Exploring the interactions between ramping wind events (fronts and thunderstorms) and wind farms

Project description

A critical issue for the large-scale penetration of wind power into modern electricity grids is the successful management of so-called ramp events. During these events, rapid changes in wind speed or direction across a wind farm lead to large variability in power generation over short periods time. This variability can destabilize power grid and the forecasting of such events is a key area of wind energy research at this time.

Meteorological phenomena, such as cold front, low-level jet and thunderstorm outflows are primary triggers of ramp events. Ramping can occur either when these wind events begin (ramp-up) or when they end (ramp-down), with management of both time periods critical for the operation of a wind farm. Despite the current research focus on developing tools to use machine learning or AI to help forecast the occurrence of these ramp events, power forecast errors persist because relatively little is understood about how these transient and often localised wind events interact with wind farms and in turn, how wind farms may modify the behaviour of these wind storms.

To improve our understanding of how ramp-event generating wind storms interact with wind farms, numerical simulations of frontal and thunderstorm outflow passage over wind farms will be undertaken. Through collaborations with industry partners in both Australia and India a number of historic ramp events will be reconstructed and examined to ascertain the efficacy of both meso- and micro-scale simulation tools (e.g. WRF, CFD) in replicating observed wind speeds at wind farm sites and also power outputs from their wind turbines. Simulation results will provide valuable information on how interactions between wind farms and ramping wind events differ from what exists during neutral wind conditions and will lead to an improved ability to forecast the power ramps associated with them.

Outcomes

• Improved understanding of how well mesoscale models (e.g.

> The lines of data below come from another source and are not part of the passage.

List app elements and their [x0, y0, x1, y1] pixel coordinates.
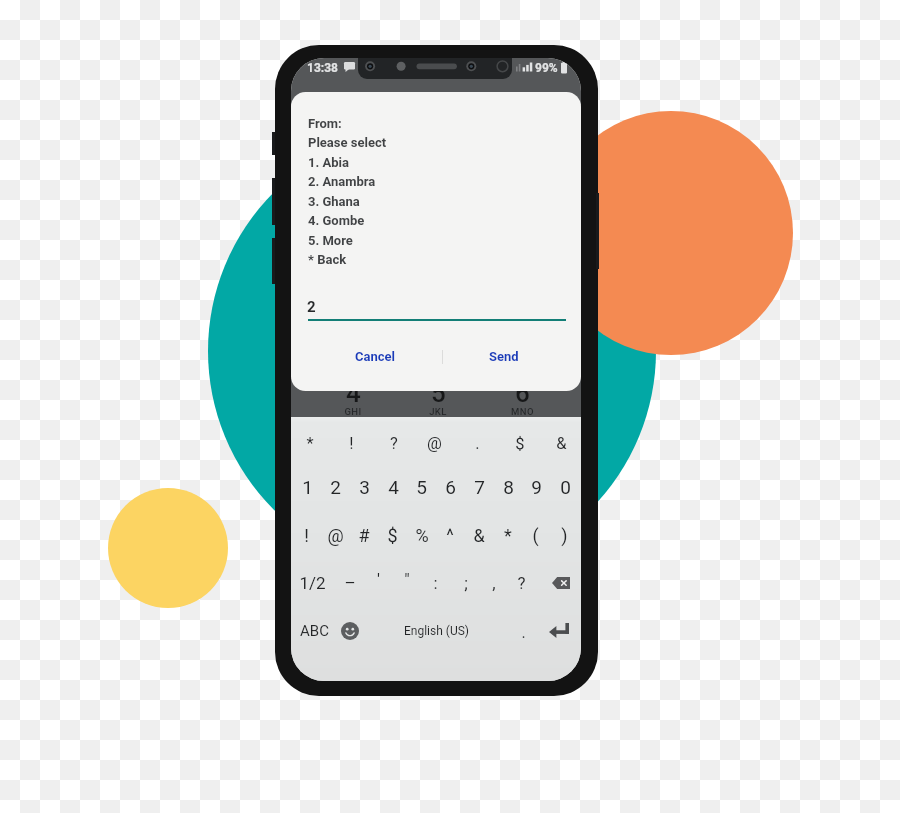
staticText: English (US): [404, 624, 469, 638]
staticText: ): [561, 525, 568, 546]
button[interactable]: 9: [522, 464, 551, 510]
staticText: ": [404, 569, 410, 589]
button[interactable]: English (US): [394, 608, 478, 654]
button[interactable]: .: [509, 609, 538, 655]
staticText: 1/2: [299, 573, 326, 593]
staticText: ;: [464, 573, 468, 593]
button[interactable]: 3: [350, 464, 379, 510]
staticText: 99%: [535, 61, 558, 75]
staticText: 5: [431, 378, 446, 406]
staticText: 7: [474, 476, 485, 498]
button[interactable]: 1/2: [298, 560, 327, 606]
staticText: ,: [492, 573, 496, 593]
staticText: 5: [416, 476, 427, 498]
button[interactable]: ,: [479, 560, 508, 606]
staticText: %: [415, 525, 429, 546]
button[interactable]: 8: [494, 464, 523, 510]
staticText: (: [532, 525, 539, 546]
button[interactable]: :: [421, 560, 450, 606]
button[interactable]: &: [464, 512, 493, 558]
staticText: 1. Abia: [308, 155, 349, 170]
staticText: 0: [560, 476, 571, 498]
staticText: *: [504, 525, 512, 546]
button[interactable]: 4: [379, 464, 408, 510]
staticText: #: [358, 525, 370, 546]
staticText: &: [473, 525, 485, 546]
staticText: 3: [359, 476, 370, 498]
staticText: ?: [517, 573, 526, 593]
staticText: 6: [515, 378, 530, 406]
staticText: 13:38: [307, 61, 338, 75]
button[interactable]: 5: [407, 464, 436, 510]
staticText: 9: [531, 476, 542, 498]
staticText: 2: [307, 298, 316, 316]
button[interactable]: Send: [462, 343, 546, 370]
staticText: 8: [503, 476, 514, 498]
staticText: 4: [388, 476, 399, 498]
button[interactable]: Enter: [549, 623, 569, 637]
button[interactable]: Backspace: [552, 577, 570, 589]
button[interactable]: &: [547, 420, 576, 466]
staticText: GHI: [344, 406, 362, 417]
staticText: !: [304, 525, 309, 546]
button[interactable]: .: [463, 420, 492, 466]
staticText: $: [515, 434, 525, 453]
button[interactable]: @: [321, 512, 350, 558]
staticText: ?: [390, 434, 398, 453]
button[interactable]: 1: [293, 464, 322, 510]
button[interactable]: 2: [321, 464, 350, 510]
button[interactable]: $: [505, 420, 534, 466]
button[interactable]: (: [521, 512, 550, 558]
button[interactable]: #: [349, 512, 378, 558]
button[interactable]: !: [337, 420, 366, 466]
button[interactable]: ;: [451, 560, 480, 606]
button[interactable]: ): [550, 512, 579, 558]
button[interactable]: ?: [507, 560, 536, 606]
button[interactable]: %: [407, 512, 436, 558]
staticText: 2. Anambra: [308, 174, 376, 189]
button[interactable]: Cancel: [333, 343, 417, 370]
staticText: MNO: [511, 406, 534, 417]
staticText: $: [387, 525, 398, 546]
button[interactable]: !: [292, 512, 321, 558]
staticText: ': [377, 569, 380, 589]
staticText: 6: [445, 476, 456, 498]
button[interactable]: ABC: [300, 608, 329, 654]
staticText: 5. More: [308, 233, 353, 248]
button[interactable]: ': [364, 556, 393, 602]
staticText: *: [306, 434, 314, 453]
staticText: Send: [489, 349, 519, 364]
staticText: ^: [446, 525, 454, 546]
staticText: @: [327, 525, 344, 546]
staticText: 4: [346, 378, 361, 406]
staticText: !: [349, 434, 354, 453]
staticText: –: [344, 573, 356, 593]
button[interactable]: @: [420, 420, 449, 466]
button[interactable]: 0: [551, 464, 580, 510]
button[interactable]: 6: [436, 464, 465, 510]
staticText: .: [521, 623, 526, 642]
staticText: 1: [302, 476, 313, 498]
staticText: From:: [308, 116, 342, 131]
staticText: 2: [330, 476, 341, 498]
staticText: :: [433, 573, 438, 593]
button[interactable]: –: [335, 560, 364, 606]
button[interactable]: *: [295, 420, 324, 466]
staticText: 4. Gombe: [308, 213, 365, 228]
button[interactable]: 7: [465, 464, 494, 510]
button[interactable]: ": [392, 556, 421, 602]
button[interactable]: $: [378, 512, 407, 558]
staticText: Please select: [308, 135, 387, 150]
staticText: @: [427, 434, 442, 453]
staticText: * Back: [308, 252, 347, 267]
staticText: .: [475, 434, 480, 453]
staticText: &: [556, 434, 567, 453]
button[interactable]: ^: [435, 512, 464, 558]
button[interactable]: ?: [379, 420, 408, 466]
staticText: ABC: [300, 622, 329, 640]
staticText: 3. Ghana: [308, 194, 360, 209]
button[interactable]: *: [493, 512, 522, 558]
staticText: Cancel: [355, 349, 396, 364]
staticText: JKL: [429, 406, 447, 417]
button[interactable]: Emoji: [341, 622, 359, 640]
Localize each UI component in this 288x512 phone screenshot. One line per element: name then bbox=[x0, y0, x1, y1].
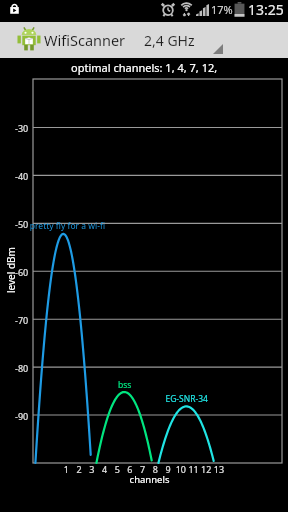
button[interactable]: WifiScanner bbox=[0, 22, 288, 58]
other: Play Store notification bbox=[8, 2, 21, 16]
staticText: 2,4 GHz bbox=[144, 31, 195, 50]
staticText: 17% bbox=[211, 2, 233, 17]
staticText: 13:25 bbox=[248, 0, 284, 19]
button[interactable]: 2,4 GHz bbox=[144, 31, 195, 50]
staticText: WifiScanner bbox=[44, 30, 126, 50]
button[interactable]: Open band selector bbox=[213, 44, 223, 54]
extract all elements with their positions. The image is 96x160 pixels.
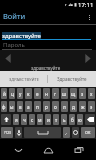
staticText: в [19, 104, 22, 110]
button[interactable]: ЗДРАВСТВУЙТЕ [0, 71, 47, 87]
button[interactable]: здравствуйте [31, 65, 61, 71]
button[interactable]: Backspace [85, 114, 95, 125]
button[interactable]: б [69, 114, 75, 125]
button[interactable]: ц [9, 88, 15, 99]
staticText: ,. [65, 130, 68, 136]
button[interactable]: ж [79, 101, 86, 112]
staticText: н [45, 91, 48, 97]
button[interactable]: н [43, 88, 50, 99]
button[interactable]: ы [9, 101, 15, 112]
button[interactable]: м [37, 114, 43, 125]
staticText: у [19, 91, 22, 97]
staticText: ю [78, 117, 82, 123]
button[interactable]: р [43, 101, 50, 112]
button[interactable]: Previous suggestions [1, 52, 15, 64]
button[interactable]: з [79, 88, 86, 99]
button[interactable]: к [25, 88, 32, 99]
button[interactable]: Next suggestions [81, 52, 95, 64]
staticText: э [90, 104, 93, 110]
button[interactable]: ш [61, 88, 68, 99]
button[interactable]: ,. [63, 127, 70, 138]
staticText: 17:11 [78, 1, 94, 9]
staticText: здравствуйте [2, 32, 41, 40]
button[interactable]: т [53, 114, 59, 125]
button[interactable]: с [29, 114, 35, 125]
staticText: а [27, 104, 30, 110]
button[interactable]: о [52, 101, 59, 112]
button[interactable]: ф [1, 101, 7, 112]
button[interactable]: в [17, 101, 23, 112]
staticText: Пароль [3, 41, 25, 49]
button[interactable]: Home [35, 141, 61, 159]
staticText: OK [85, 130, 91, 135]
button[interactable]: Recent apps [66, 141, 92, 159]
staticText: ж [81, 104, 85, 110]
button[interactable]: ю [77, 114, 83, 125]
staticText: Войти [3, 11, 26, 21]
button[interactable]: OK [81, 127, 95, 138]
staticText: д [72, 104, 75, 110]
staticText: ц [11, 91, 14, 97]
button[interactable]: ч [21, 114, 27, 125]
button[interactable]: Здравствуйте [48, 71, 96, 87]
staticText: ЗДРАВСТВУЙТЕ [9, 77, 39, 82]
staticText: ь [63, 117, 66, 123]
button[interactable]: э [88, 101, 95, 112]
staticText: к [27, 91, 30, 97]
button[interactable]: х [88, 88, 95, 99]
button[interactable]: г [52, 88, 59, 99]
staticText: о [54, 104, 57, 110]
staticText: ч [23, 117, 26, 123]
staticText: м [38, 117, 42, 123]
button[interactable]: у [17, 88, 23, 99]
button[interactable]: ь [61, 114, 67, 125]
staticText: т [55, 117, 58, 123]
button[interactable]: й [1, 88, 7, 99]
button[interactable]: п [34, 101, 41, 112]
button[interactable]: здравствуйте [2, 32, 41, 40]
staticText: ф [2, 104, 6, 110]
staticText: п [36, 104, 39, 110]
button[interactable]: и [45, 114, 51, 125]
staticText: щ [71, 91, 76, 97]
staticText: б [71, 117, 74, 123]
button[interactable]: а [25, 101, 32, 112]
staticText: я [15, 117, 18, 123]
button[interactable]: Emoji [72, 127, 79, 138]
button[interactable]: Shift [1, 114, 11, 125]
staticText: Здравствуйте [57, 76, 87, 82]
button[interactable]: я [13, 114, 19, 125]
button[interactable]: ?123 [1, 127, 13, 138]
staticText: з [81, 91, 84, 97]
button[interactable]: д [70, 101, 77, 112]
button[interactable]: More options [85, 11, 93, 24]
staticText: г [54, 91, 57, 97]
staticText: л [63, 104, 66, 110]
button[interactable]: Back [5, 141, 31, 159]
staticText: й [3, 91, 6, 97]
button[interactable]: щ [70, 88, 77, 99]
staticText: е [36, 91, 39, 97]
staticText: ш [62, 91, 67, 97]
button[interactable]: л [61, 101, 68, 112]
button[interactable]: е [34, 88, 41, 99]
staticText: и [47, 117, 50, 123]
staticText: р [45, 104, 48, 110]
button[interactable]: Voice input [15, 127, 22, 138]
staticText: с [31, 117, 34, 123]
button[interactable]: Space [24, 127, 61, 138]
staticText: х [90, 91, 93, 97]
staticText: здравствуйте [31, 65, 61, 71]
staticText: ?123 [4, 131, 11, 135]
staticText: ы [10, 104, 14, 110]
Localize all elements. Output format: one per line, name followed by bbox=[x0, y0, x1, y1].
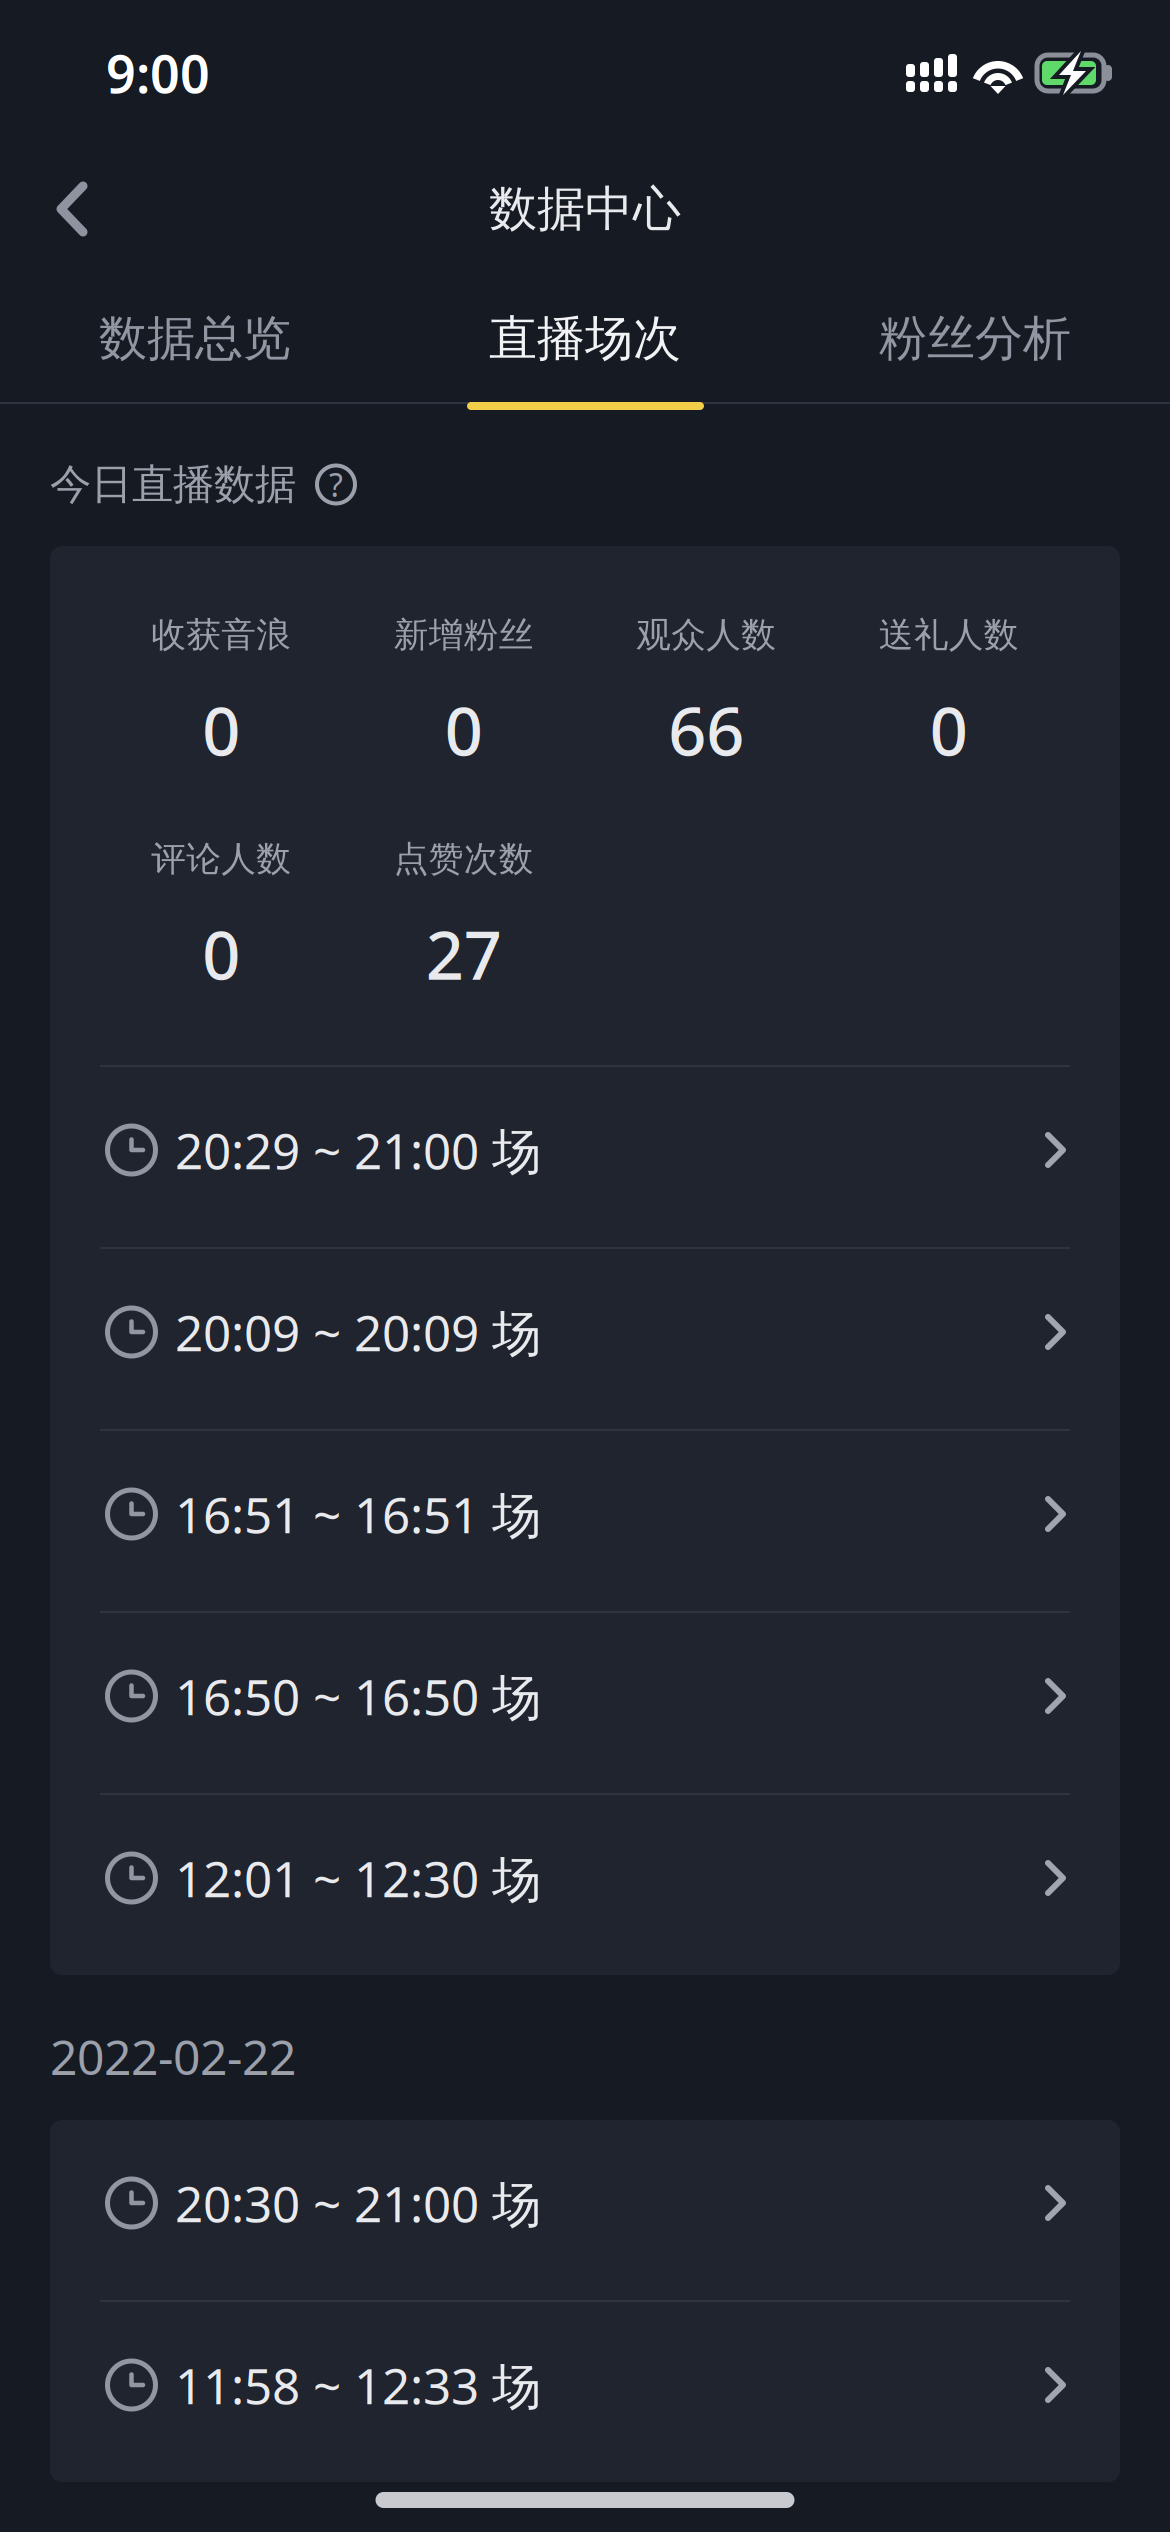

WRF) can replicate ramping wind events of importance to wind farm operation.
• Improved understanding of the wind science associated with interactions between meteorological phenomena such as thunderstorm outflows and cold fronts and wind farms.
• Insight into whether short-time wind forecasts may be improved with enhanced knowledge of event-specific flow physics.
• Publication of high-quality research papers in leading wind energy journals.

Essential capabilities

A strong interest in atmospheric or wind science, experience developing and/or running mathematical codes, interest in renewable energy.

Desireable capabilities

Experience with meso- or micro-scale meteorological models, experience with computational fluid dynamics models.

Expected qualifications (Course/Degrees etc.)

Bachelors (with honours) or Masters degree in atmospheric science or a related (e.g. engineering, mathematics) field.